Sunday, 28 June 2015

What Milo Saw - Virginia Macgregor


Synopsis:

A BIG story about a small boy who sees the world a little differently

Nine-year-old Milo Moon has retinitis pigmentosa: his eyes are slowly failing and he will eventually go blind. But for now he sees the world through a pin hole and notices things other people don't. When Milo's beloved gran succumbs to dementia and moves into a nursing home, Milo soon realises there's something very wrong at the home. The grown-ups won't listen to him so with just Tripi, the nursing home's cook, and Hamlet, his pet pig, to help, Milo sets out on a mission to expose the nursing home and the sinister Nurse Thornhill.

Insightful, wise and surprising, What Milo Saw is a novel filled with big ideas, simple truths and an emotional message that will resonate with everyone.
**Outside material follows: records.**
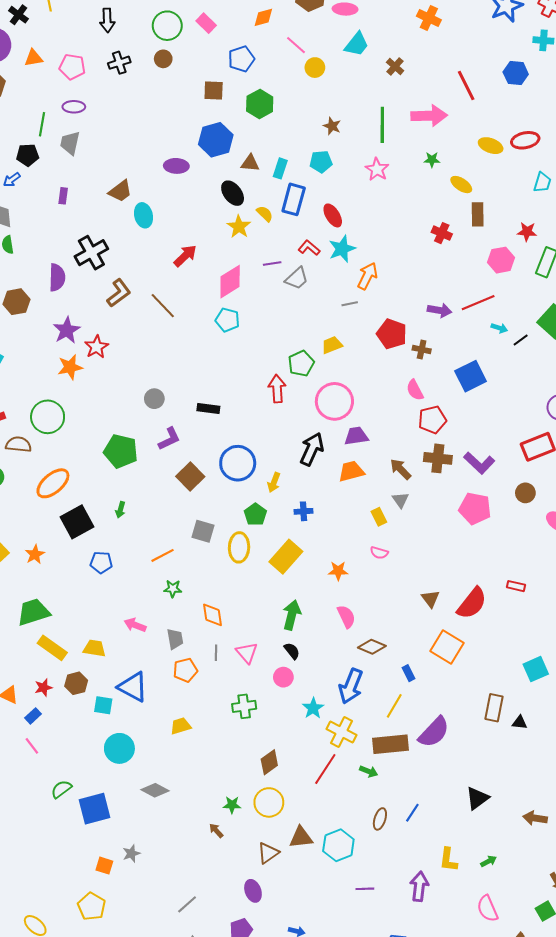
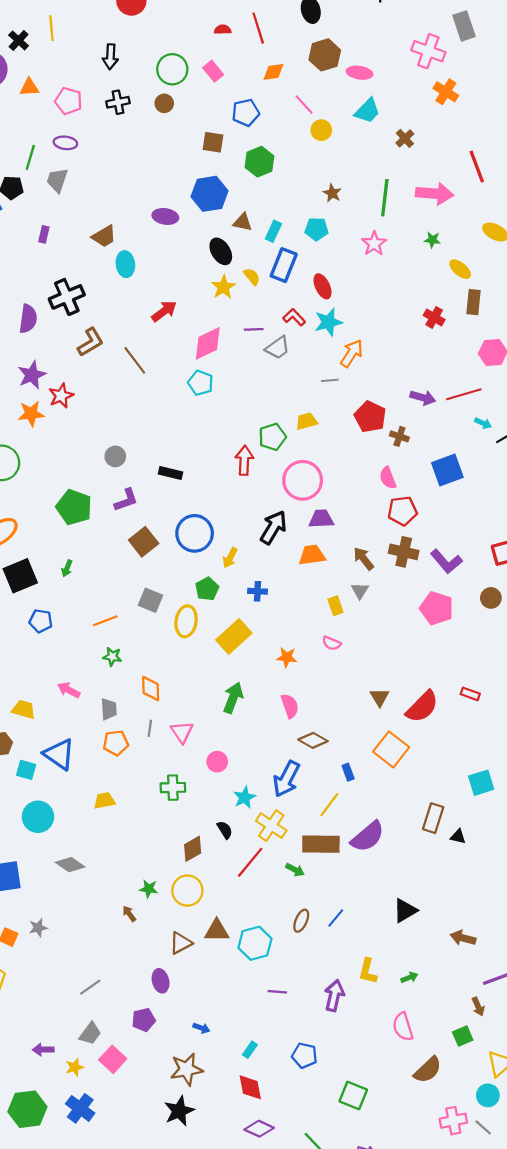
black semicircle: (292, 651) -> (225, 830), moved

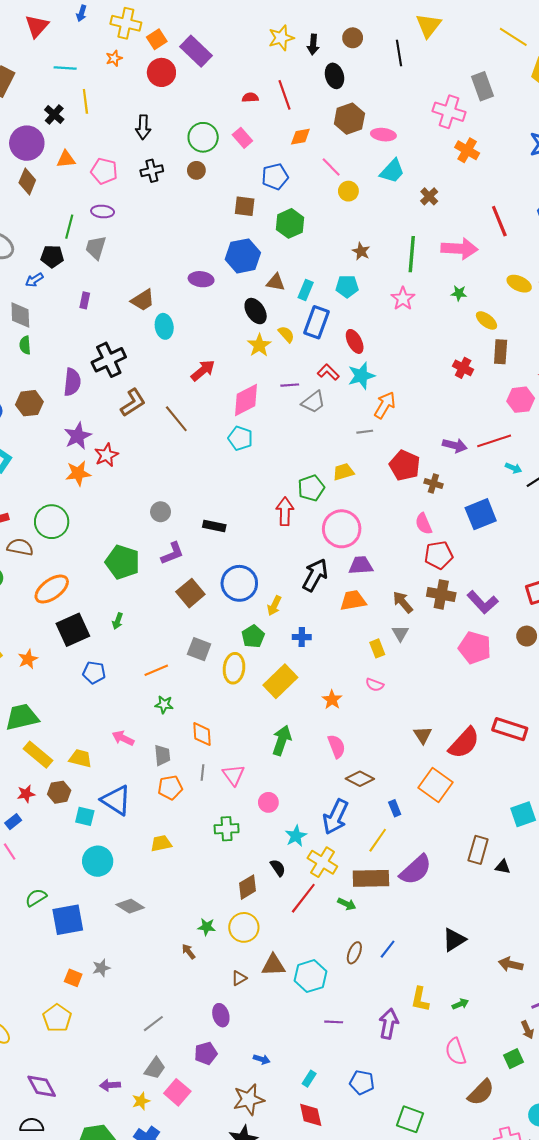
orange star: (287, 657) -> (332, 700), turned 30
red rectangle: (470, 694) -> (510, 729), size x1.8
brown triangle: (181, 943) -> (239, 978), size x0.7

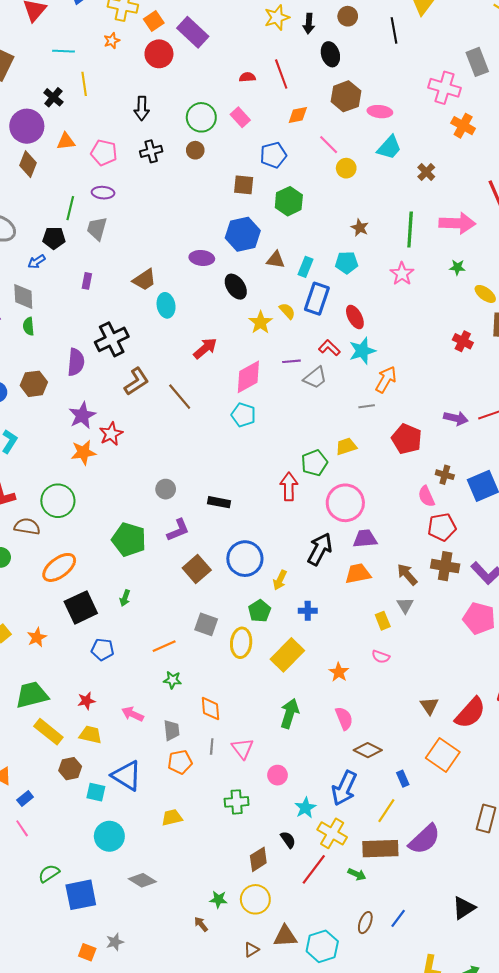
black ellipse: (256, 311) -> (236, 287), moved
brown cross: (433, 483) -> (445, 475), moved
red star: (26, 794) -> (86, 701), moved

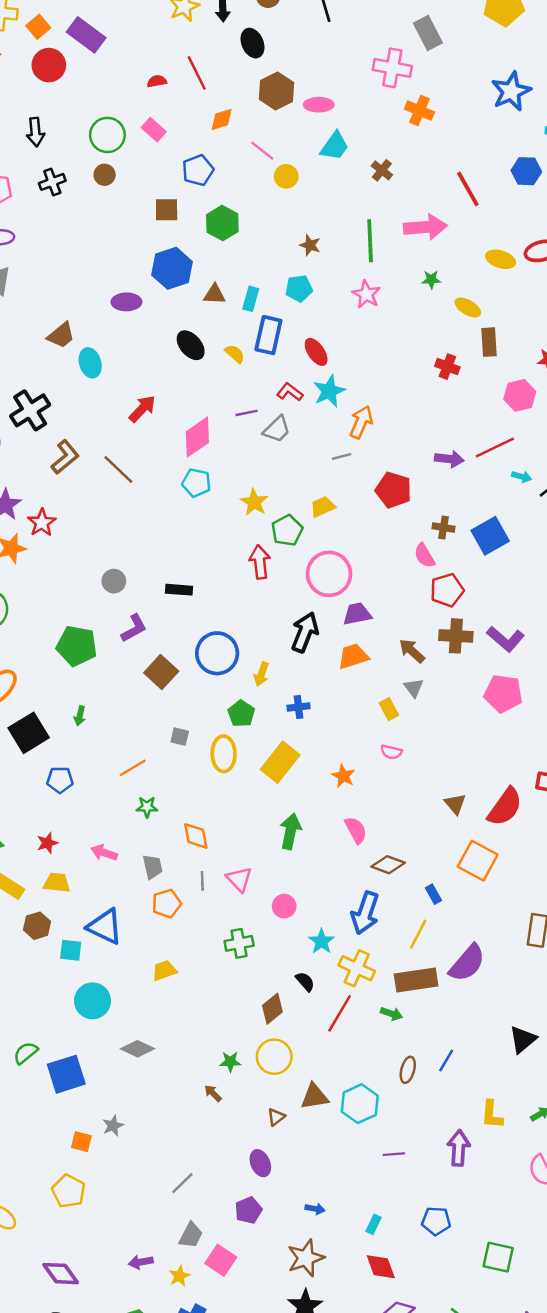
black ellipse: (236, 287) -> (191, 345), moved
yellow star: (261, 322) -> (254, 502), moved
gray square: (206, 624) -> (180, 737), size x0.7

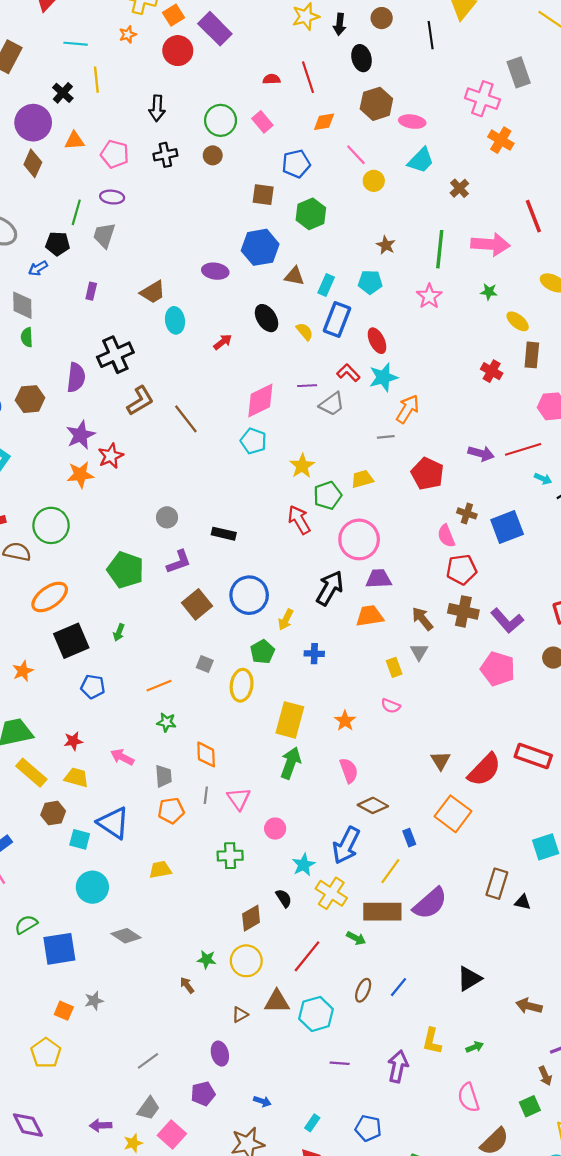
red arrow: (142, 409) -> (223, 342), moved, size x0.7
red arrow: (260, 562) -> (299, 520), turned -32
yellow rectangle: (280, 762) -> (290, 720), moved, turned -32
red line: (340, 1013) -> (307, 956), moved

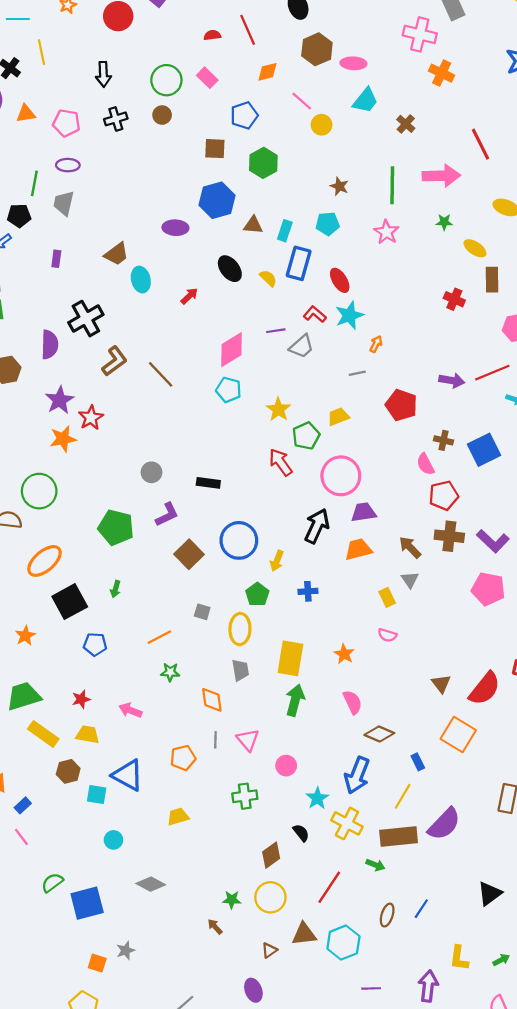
orange arrow: (408, 409) -> (376, 344), size x0.6
gray trapezoid: (163, 776) -> (240, 670), moved
cyan circle: (92, 887) -> (113, 840), size x0.6

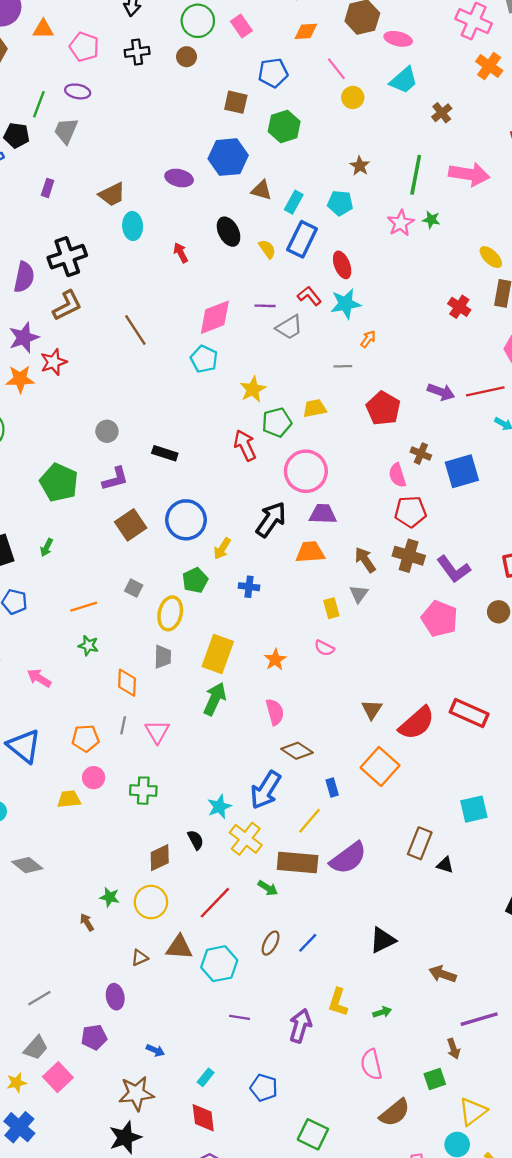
green star: (444, 222) -> (431, 220), moved
red arrow: (189, 296) -> (181, 253), turned -84
brown L-shape: (114, 361) -> (67, 305), moved
pink circle: (286, 766) -> (94, 778), moved

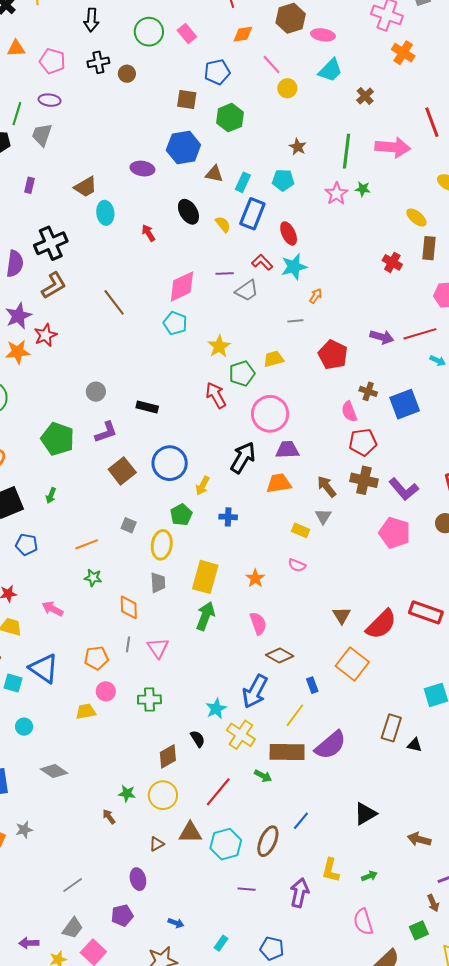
brown circle: (187, 57) -> (127, 74), moved
yellow rectangle: (331, 608) -> (301, 530), turned -48
brown ellipse: (271, 943) -> (268, 841), moved, size x1.4

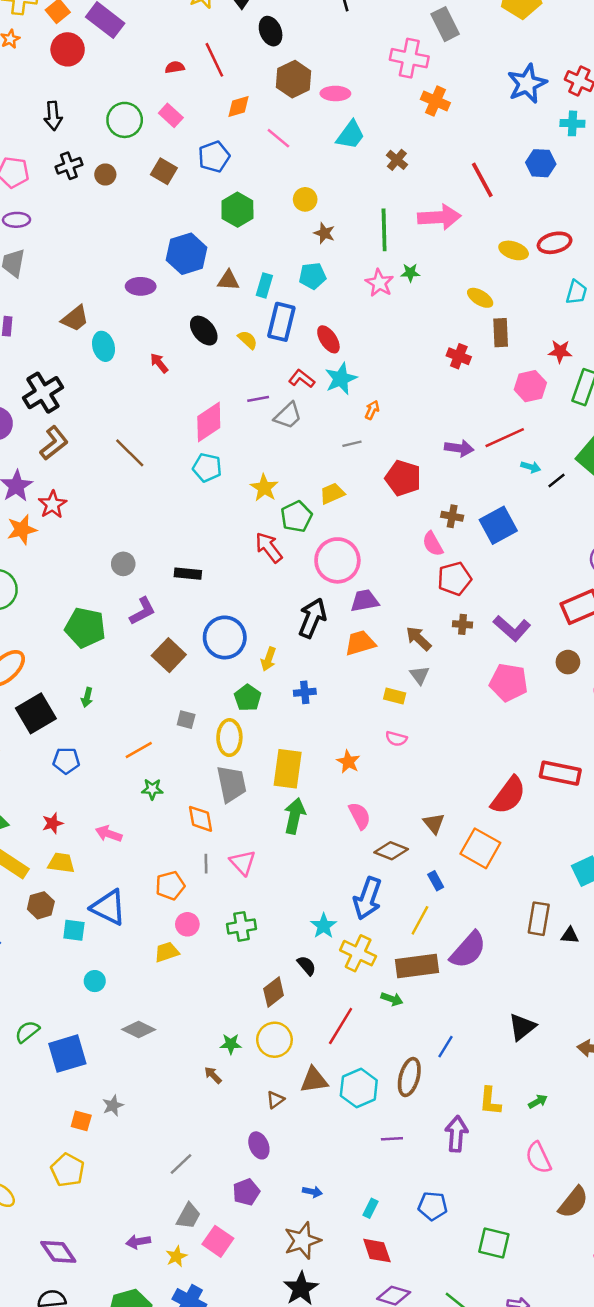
yellow circle: (287, 88) -> (305, 199), moved
brown square: (187, 100) -> (164, 171), moved, turned 30
brown cross: (364, 480) -> (463, 624), size x0.6
gray trapezoid: (158, 583) -> (231, 784), size x1.5
brown triangle: (342, 615) -> (434, 823), moved

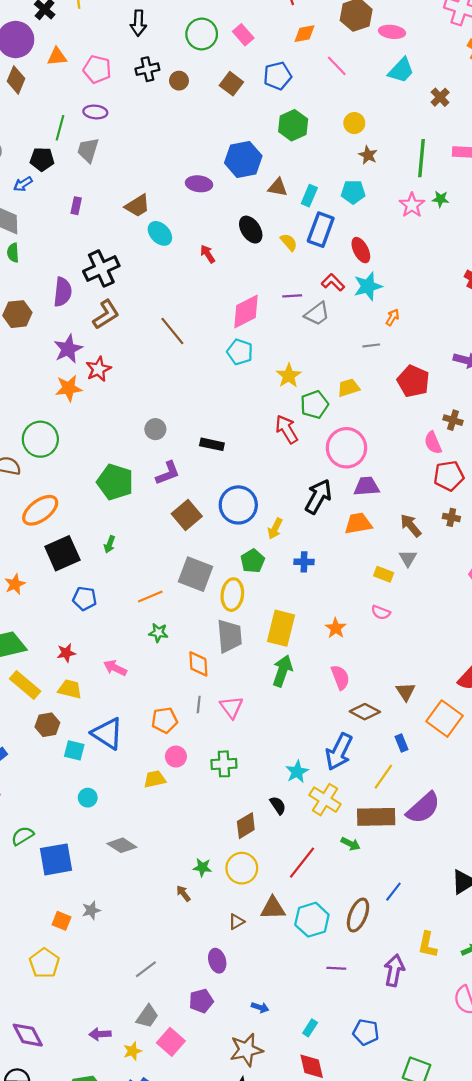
cyan ellipse: (104, 346) -> (160, 233), turned -35
gray square: (186, 720) -> (195, 574), size x2.0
Milo sees the world in a very special way and it will be impossible for you not to fall in love with him, savour every moment you spend with him and then share his story with everyone you know.

What did I think?

This was another book that hooked me from the first page; I couldn't put down and finished it in two sittings.  Milo is such a wonderful character and despite only seeing a little bit of the world through his "pinhole" he sees things that other people don't notice.  I finished this book thinking "wow, I really do take my sight for granted".  As Milo rushes to expose the Forget Me Not nursing home before he loses his sight, I found myself swept along with the gang and was punching the air in delight every time Nurse Thornhill got captured on camera and the noose around her neck tightened.

The residents were a spunky bunch and sometimes Nurse Thornhill's actions were difficult to read about, as we have seen bad press about nursing homes.  I know the majority of homes are respectable and well run, but unfortunately this story could be more fact than fiction for some residents of nursing homes.

I liked the story of Tripi - we often hear of illegal immigrants in a negative way, but Tripi was willing to work and make a better life for himself.  The story of his escape from Syria was heart-wrenching and again with the things we have seen on the news, we can apply this to real life which makes it even more poignant.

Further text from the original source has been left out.